To ease this somewhat awkward situation we passed the rest of the afternoon and evening next door with the Abbotts and Lucille, where Scout’s new maturity was the admiration of all. Her many tales of adventures in Paris were the entertainment of the table. We retired back to my house early. While Mary was giving Monique a tour of the place, I asked Scout the critical question.
“Scout, you told us tonight of the friends you made at school, your girlfriends, and how you shared your thoughts in classes taking tests. Can you still do that?”
“Yes sometimes, but not as well as I used to. My mother is right; she’s not lying. What we have is slowly going away. My friends who got their chips recently are way better than me now.”
“Do me this favor” I said, “lean your head near mine and tell me if you can read any of my thoughts, just like you used to.”
I sat down on the kitchen chair, and she walked up behind me. I could feel her breath on the back of my neck. I began thinking about Jack and his dog and the lake in Idaho.
“No Roland, there’s nothing there. It’s all dark. I don’t see anything.”
“Good” I said, turning to her. “I used to love to share with you when you were a child. But that’s all past. Do you still remember what we read together?”
“Yes I do, or most of it, how could I forget, and I’ve read a lot more since then, all the books you wanted me to read. I know eight languages fluently, and everything in school is so easy it’s boring for me. I missed you so much, and for a long time I even hated Claire, for always changing your mind, leading you around and taking you away. She didn’t know it, but I could see her doing it.”
“All that’s over” I said, taking her hand, “and I’m so glad to see and talk to you again. Don’t hate Claire anymore. It will be better now. Is your mother planning on staying in Berkeley?”
“My mom’s a mess right now. I take care of her more than she does me. She doesn’t know what she wants. We had to get out of Paris. You wouldn’t believe the fights they had, even in public places. It was so embarrassing for me, in front of all my friends. I like Monique. She’s good for her. She always calms her down.”
Mary and her partner rejoined us and we called it a day, heading to our respective bedrooms. The next morning in the kitchen all four of us watched as I carefully peeled off the gauze bandage from Mary’s hand. The wound was still there, red and sore. I even touched it and she winced again. I was so relieved and happy I gave her a hug, and then Scout and even Monique. What it meant to me was that I could trust again in a female friend.

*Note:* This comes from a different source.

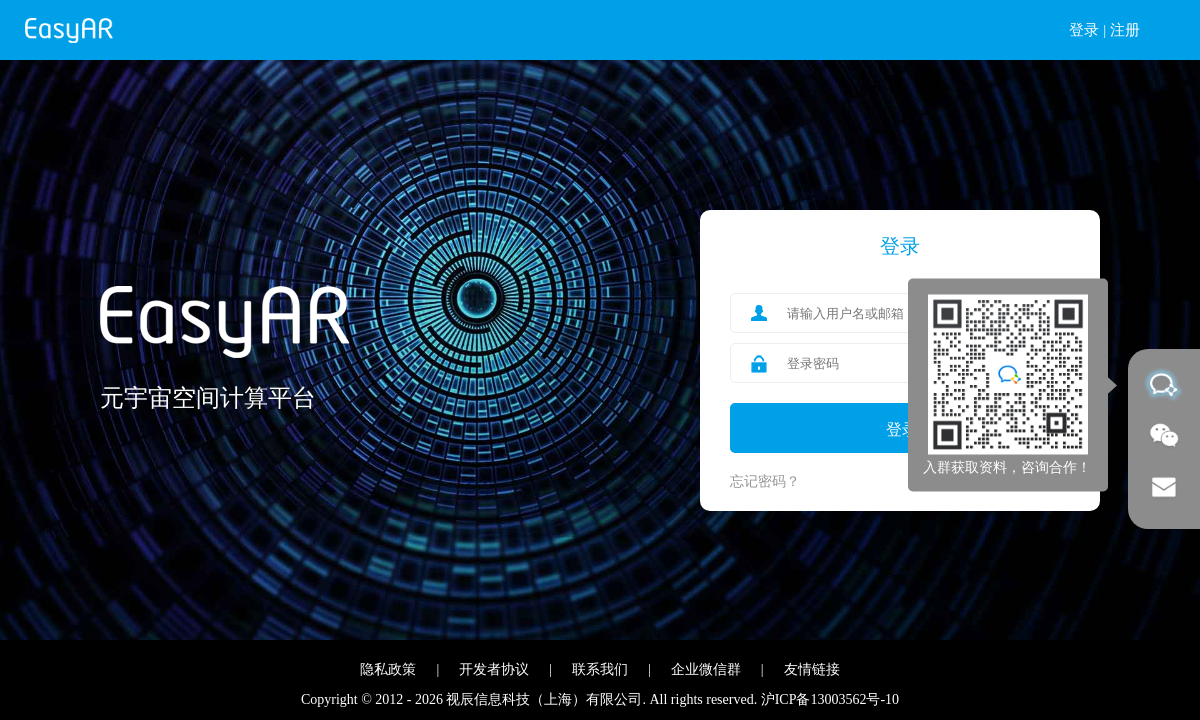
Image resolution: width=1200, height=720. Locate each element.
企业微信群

As we had our breakfast and coffee, our talk drifted to plans. Mary wanted to settle down in this area and live with Monique, and start some kind of business, putting Scout in a school for gifted students and as soon as possible into the university here, one of the finest in the world. We ran through a list of possible trades and decided that what Mary and Monique wanted most was to own and run a small coffee and pastry shop near campus. Scout would mature in the most intellectual milieu, the three of them running the shop together, serving students and professors with a taste for the best in espressos and pastries, which both Mary and Monique claimed they could create.
I thought this was an excellent plan. The matter was settled. They would stay here with me until a venue could be found, possibly some old Victorian house on one of the avenues, where they could live upstairs and turn the bottom half into their business, or perhaps two places, a shop and a house nearby. I knew they needed their own life and that their stay with me was only temporary. It felt good to have a plan, especially one that would bring Scout back into my life, for whom I still had all the feelings of an adoptive father. We spent the rest of the day driving around the campus environs scoping out the possibilities.